··· RECORDED DATA ···
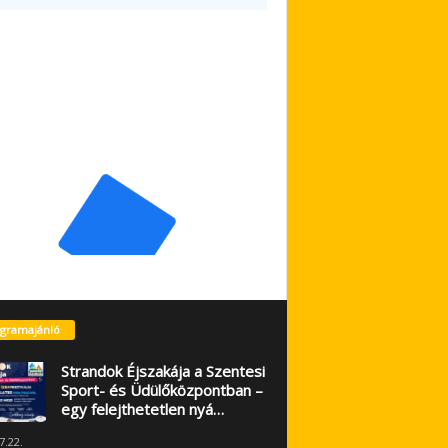
gramajánló
Strandok Éjszakája a Szentesi
Sport- és Üdülőközpontban –
egy felejthetetlen nyá…
7.22.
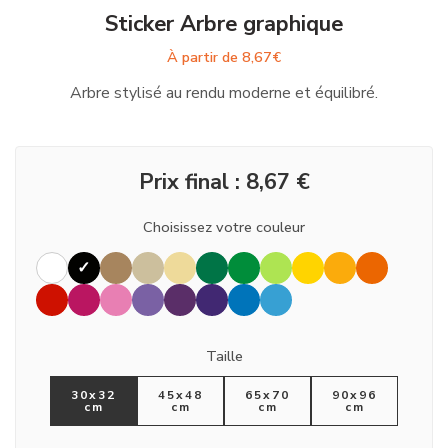
Sticker Arbre graphique
À partir de
8,67
€
Arbre stylisé au rendu moderne et équilibré.
Prix final :
8,67
€
Choisissez votre couleur
Taille
30x32
45x48
65x70
90x96
cm
cm
cm
cm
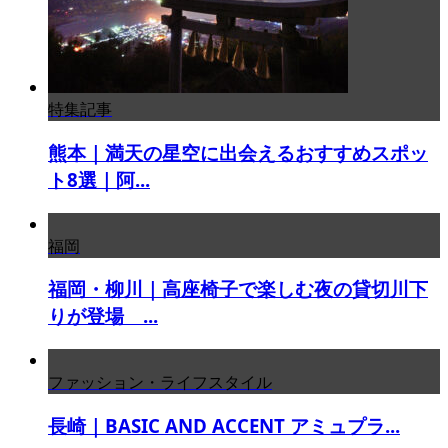
特集記事
熊本｜満天の星空に出会えるおすすめスポッ
ト8選｜阿...
福岡
福岡・柳川｜高座椅子で楽しむ夜の貸切川下
りが登場 ...
ファッション・ライフスタイル
長崎｜BASIC AND ACCENT アミュプラ...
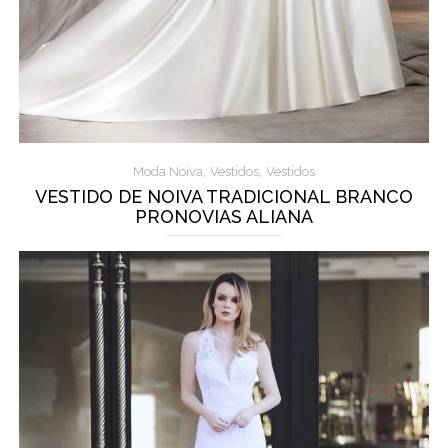
,
,
Moda Noiva
Vestidos
Vestidos
VESTIDO DE NOIVA TRADICIONAL BRANCO
PRONOVIAS ALIANA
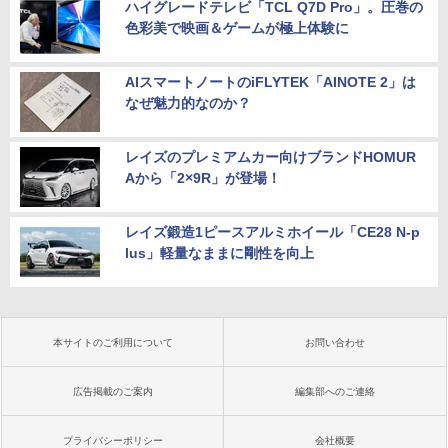
ハイグレードテレビ「TCL Q7D Pro」。圧巻の
色彩美で映画＆ゲームが極上体験に
AIスマートノートのiFLYTEK「AINOTE 2」は
なぜ魅力的なのか？
レイズのプレミアムカー向けブランドHOMUR
Aから「2×9R」が登場！
レイズ鍛造1ピースアルミホイール「CE28 N-p
lus」軽量なままに剛性を向上
本サイトのご利用について
お問い合わせ
広告掲載のご案内
編集部へのご連絡
プライバシーポリシー
会社概要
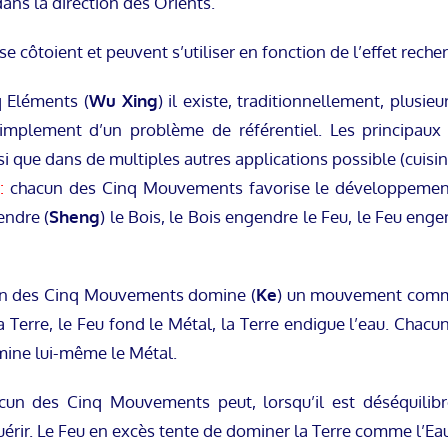
ans la direction des Orients.
se côtoient et peuvent s’utiliser en fonction de l’effet recher
 Eléments (
Wu Xing
) il existe, traditionnellement, plusie
simplement d’un problème de référentiel. Les principaux 
i que dans de multiples autres applications possible (cuisi
 :
chacun des Cinq Mouvements favorise le développement d
endre (
Sheng
) le Bois, le Bois engendre le Feu, le Feu enge
n des Cinq Mouvements domine (
Ke
) un mouvement comme
re la Terre, le Feu fond le Métal, la Terre endigue l’eau. C
mine lui-même le Métal.
un des Cinq Mouvements peut, lorsqu’il est déséquilibr
érir. Le Feu en excès tente de dominer la Terre comme l’Eau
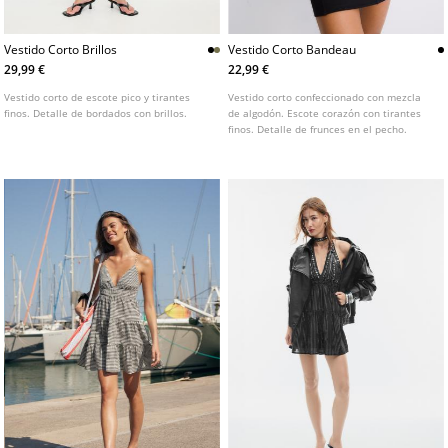
Vestido Corto Brillos
Vestido Corto Bandeau
29,99 €
22,99 €
Vestido corto de escote pico y tirantes
Vestido corto confeccionado con mezcla
finos. Detalle de bordados con brillos.
de algodón. Escote corazón con tirantes
finos. Detalle de frunces en el pecho.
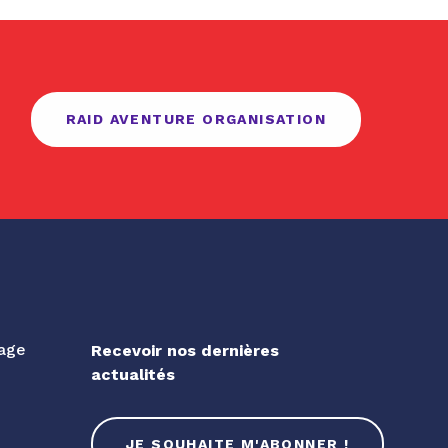
RAID AVENTURE ORGANISATION
gage
Recevoir nos dernières
actualités
JE SOUHAITE M'ABONNER !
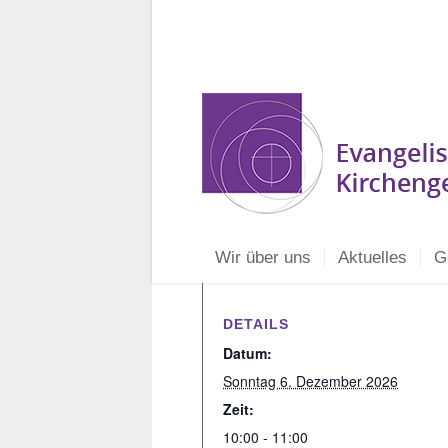
Wir über uns
Aktuelles
G
DETAILS
Datum:
Sonntag 6. Dezember 2026
Zeit:
10:00 - 11:00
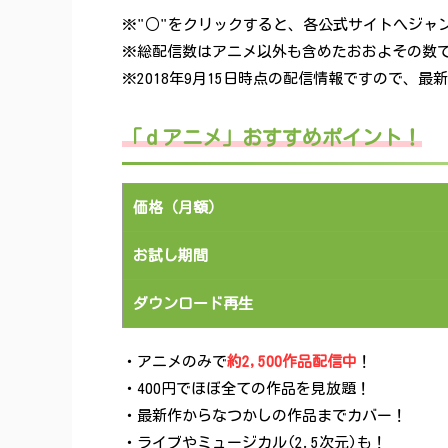
※"○"をクリックすると、各公式サイトへジャ
※総配信数はアニメ以外も含めたおおよその数
※2018年9月15日時点の配信情報ですので、
「ｄアニメ」おすすめポイント！
価格（月額）
お試し期間
ダウンロード再生
・アニメのみで
約2,500作品配信中
！
・400円でほぼ全ての作品を見放題！
・最新作からなつかしの作品までカバー！
・ライブやミュージカル(2.5次元)も！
···
| PROBLEM DESCRIPTION |
Copy the entries above exactly, but only the stretch from the line containing "レイズ鍛造1ピースアルミホイール「CE28 N-p" through the line containing "le Feu enge". Keep both end lines; drop the pictures.

| ANSWER BOX |
レイズ鍛造1ピースアルミホイール「CE28 N-p
lus」軽量なままに剛性を向上
本サイトのご利用について
お問い合わせ
広告掲載のご案内
編集部へのご連絡
プライバシーポリシー
会社概要
ans la direction des Orients.
se côtoient et peuvent s’utiliser en fonction de l’effet recher
 Eléments (
Wu Xing
) il existe, traditionnellement, plusie
simplement d’un problème de référentiel. Les principaux 
i que dans de multiples autres applications possible (cuisi
 :
chacun des Cinq Mouvements favorise le développement d
endre (
Sheng
) le Bois, le Bois engendre le Feu, le Feu enge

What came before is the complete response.